### Work order
If a line of the records contains the word "Drills", list it.

+ + +

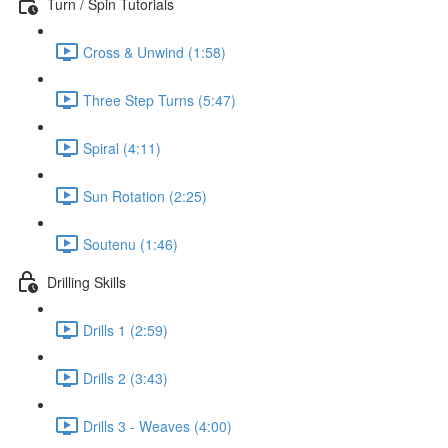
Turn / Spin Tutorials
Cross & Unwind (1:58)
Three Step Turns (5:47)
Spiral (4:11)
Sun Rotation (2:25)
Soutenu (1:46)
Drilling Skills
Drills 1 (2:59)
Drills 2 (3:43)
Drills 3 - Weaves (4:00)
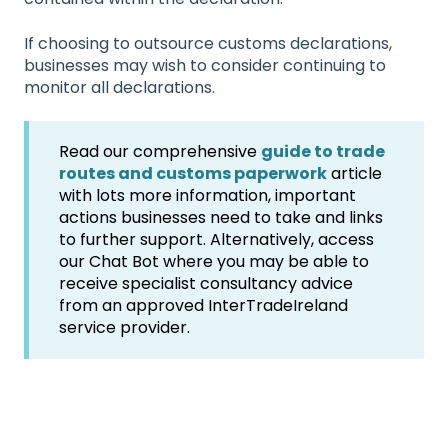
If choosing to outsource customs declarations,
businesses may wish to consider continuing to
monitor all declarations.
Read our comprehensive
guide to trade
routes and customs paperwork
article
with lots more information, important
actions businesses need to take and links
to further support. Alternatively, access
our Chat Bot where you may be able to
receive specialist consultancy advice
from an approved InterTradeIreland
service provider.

+ + +

### Exercise response
Drills 1 (2:59)
Drills 2 (3:43)
Drills 3 - Weaves (4:00)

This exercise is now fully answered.